▶ [Problem to work on] Go line by line through the records below. Copy whichever lines contain the string "each".

▶ [Study material]
════════════════════

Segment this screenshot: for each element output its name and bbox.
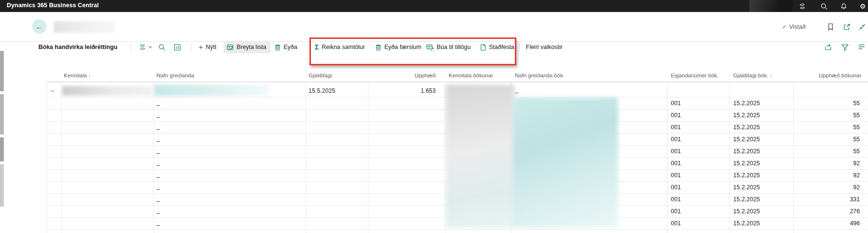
cell-eigandanumer-bok[interactable]: 001 — [671, 148, 681, 155]
cell-eigandanumer-bok[interactable]: 001 — [671, 160, 681, 167]
cell-nafn-greidanda[interactable]: _ — [156, 207, 160, 214]
filter-icon — [842, 44, 849, 51]
edit-table-icon — [226, 44, 234, 51]
column-header-nafn-greidanda[interactable]: Nafn greiðanda — [156, 73, 194, 78]
cell-eigandanumer-bok[interactable]: 001 — [671, 196, 681, 203]
analyze-button[interactable] — [174, 42, 181, 52]
cell-upphaed-bokunar[interactable]: 55 — [792, 136, 860, 143]
cell-gjalddagi-bok[interactable]: 15.2.2025 — [733, 148, 760, 155]
cell-gjalddagi[interactable]: 15.5.2025 — [309, 87, 335, 94]
column-header-gjalddagi-bok[interactable]: Gjalddagi bók.↑ — [733, 73, 773, 78]
cell-nafn-greidanda[interactable]: _ — [156, 135, 160, 142]
share-button[interactable] — [824, 42, 832, 52]
column-header-kennitala-bokunar[interactable]: Kennitala bókunar — [449, 73, 493, 78]
cell-upphaed-bokunar[interactable]: 92 — [792, 160, 860, 167]
column-header-eigandanumer-bok[interactable]: Eigandanúmer bók. — [671, 73, 719, 78]
column-header-nafn-greidanda-bok[interactable]: Nafn greiðanda bók. — [515, 73, 565, 78]
create-suggestion-button[interactable]: Búa til tillögu — [426, 42, 471, 52]
search-list-button[interactable] — [158, 42, 166, 52]
cell-gjalddagi-bok[interactable]: 15.2.2025 — [733, 100, 760, 107]
cell-nafn-greidanda[interactable]: _ — [156, 219, 160, 226]
cell-upphaed-bokunar[interactable]: 331 — [792, 196, 860, 203]
edit-list-button[interactable]: Breyta lista — [226, 42, 266, 52]
redacted-page-title — [54, 21, 115, 33]
cell-nafn-greidanda[interactable]: _ — [156, 183, 160, 190]
copilot-icon[interactable] — [798, 2, 807, 11]
toolbar-separator — [191, 43, 191, 51]
filter-button[interactable] — [842, 42, 849, 52]
back-button[interactable]: ← — [32, 19, 47, 34]
grid-line — [729, 82, 730, 233]
cell-gjalddagi-bok[interactable]: 15.2.2025 — [733, 124, 760, 131]
cell-nafn-greidanda-bok[interactable]: _ — [515, 86, 518, 93]
action-post-manual-correction[interactable]: Bóka handvirka leiðréttingu — [38, 42, 118, 52]
list-icon — [858, 44, 865, 50]
cell-upphaed-bokunar[interactable]: 496 — [792, 220, 860, 227]
column-header-kennitala[interactable]: Kennitala↑ — [64, 73, 91, 78]
cell-eigandanumer-bok[interactable]: 001 — [671, 136, 681, 143]
cell-upphaed[interactable]: 1.653 — [389, 87, 436, 94]
cell-eigandanumer-bok[interactable]: 001 — [671, 208, 681, 215]
column-header-upphaed-bokunar[interactable]: Upphæð bókunar — [793, 73, 861, 78]
copilot-menu-button[interactable] — [138, 42, 153, 52]
cell-nafn-greidanda[interactable]: _ — [156, 99, 160, 106]
left-edge-artifact — [0, 137, 4, 161]
cell-gjalddagi-bok[interactable]: 15.2.2025 — [733, 112, 760, 119]
cell-upphaed-bokunar[interactable]: 55 — [792, 148, 860, 155]
cell-eigandanumer-bok[interactable]: 001 — [671, 184, 681, 191]
row-marker-icon: → — [48, 86, 55, 94]
search-icon — [158, 44, 166, 51]
redacted-nafn-greidanda-bok-column — [512, 98, 618, 228]
cell-gjalddagi-bok[interactable]: 15.2.2025 — [733, 208, 760, 215]
cell-eigandanumer-bok[interactable]: 001 — [671, 220, 681, 227]
cell-nafn-greidanda[interactable]: _ — [156, 123, 160, 130]
cell-nafn-greidanda[interactable]: _ — [156, 171, 160, 178]
trash-icon — [274, 44, 281, 51]
cell-gjalddagi-bok[interactable]: 15.2.2025 — [733, 196, 760, 203]
bookmark-icon[interactable] — [826, 23, 835, 31]
grid-line — [47, 229, 868, 230]
cell-eigandanumer-bok[interactable]: 001 — [671, 100, 681, 107]
cell-gjalddagi-bok[interactable]: 15.2.2025 — [733, 184, 760, 191]
cell-eigandanumer-bok[interactable]: 001 — [671, 124, 681, 131]
cell-upphaed-bokunar[interactable]: 55 — [792, 112, 860, 119]
sigma-icon: Σ — [315, 44, 319, 50]
delete-entries-button[interactable]: Eyða færslum — [375, 42, 421, 52]
cell-nafn-greidanda[interactable]: _ — [156, 147, 160, 154]
cell-gjalddagi-bok[interactable]: 15.2.2025 — [733, 136, 760, 143]
cell-upphaed-bokunar[interactable]: 55 — [792, 100, 860, 107]
cell-nafn-greidanda[interactable]: _ — [156, 195, 160, 202]
header-divider — [0, 41, 868, 42]
cell-upphaed-bokunar[interactable]: 92 — [792, 184, 860, 191]
cell-upphaed-bokunar[interactable]: 55 — [792, 124, 860, 131]
copilot-icon — [138, 43, 147, 51]
delete-button[interactable]: Eyða — [274, 42, 297, 52]
topbar: Dynamics 365 Business Central ⚙ — [0, 0, 868, 12]
calculate-totals-button[interactable]: Σ Reikna samtölur — [315, 42, 365, 52]
confirm-button[interactable]: Staðfesta — [480, 42, 514, 52]
cell-gjalddagi-bok[interactable]: 15.2.2025 — [733, 160, 760, 167]
gear-icon[interactable]: ⚙ — [858, 2, 867, 11]
cell-gjalddagi-bok[interactable]: 15.2.2025 — [733, 172, 760, 179]
cell-upphaed-bokunar[interactable]: 276 — [792, 208, 860, 215]
popout-icon[interactable] — [843, 23, 851, 31]
column-header-gjalddagi[interactable]: Gjalddagi — [309, 73, 332, 78]
plus-icon: + — [199, 43, 203, 50]
cell-nafn-greidanda[interactable]: _ — [156, 159, 160, 166]
header-underline — [47, 82, 868, 82]
search-icon[interactable] — [820, 2, 828, 11]
more-options-button[interactable]: Fleiri valkostir — [526, 42, 562, 52]
collapse-icon[interactable] — [858, 23, 867, 31]
list-options-button[interactable] — [858, 42, 865, 52]
bell-icon[interactable] — [839, 2, 848, 11]
cell-nafn-greidanda[interactable]: _ — [156, 111, 160, 118]
suggest-table-icon — [426, 44, 434, 51]
cell-gjalddagi-bok[interactable]: 15.2.2025 — [733, 220, 760, 227]
new-button[interactable]: + Nýtt — [199, 42, 216, 52]
column-header-upphaed[interactable]: Upphæð — [389, 73, 436, 78]
cell-eigandanumer-bok[interactable]: 001 — [671, 112, 681, 119]
cell-eigandanumer-bok[interactable]: 001 — [671, 172, 681, 179]
cell-upphaed-bokunar[interactable]: 92 — [792, 172, 860, 179]
redacted-kennitala — [62, 86, 153, 96]
save-status: ✓ Vistað — [782, 23, 806, 30]
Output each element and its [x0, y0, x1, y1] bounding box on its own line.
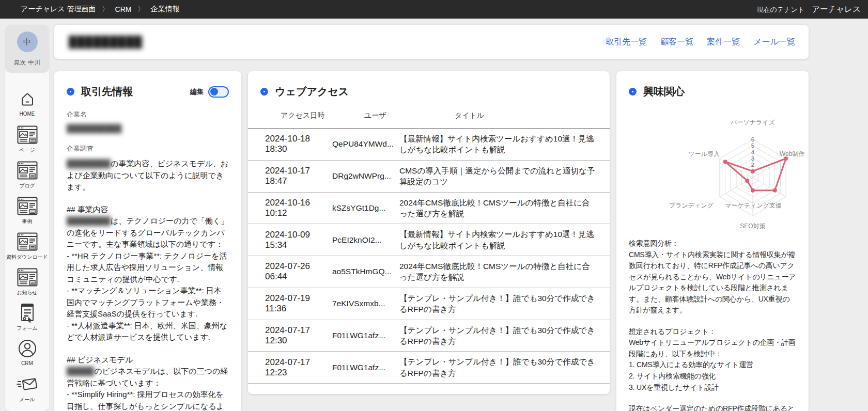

════════════════════

▶ [Task answer]
Segment this screenshot: for each element output its name and bbox.
Output each element and its [x0, y0, x1, y1] bounding box on its own line.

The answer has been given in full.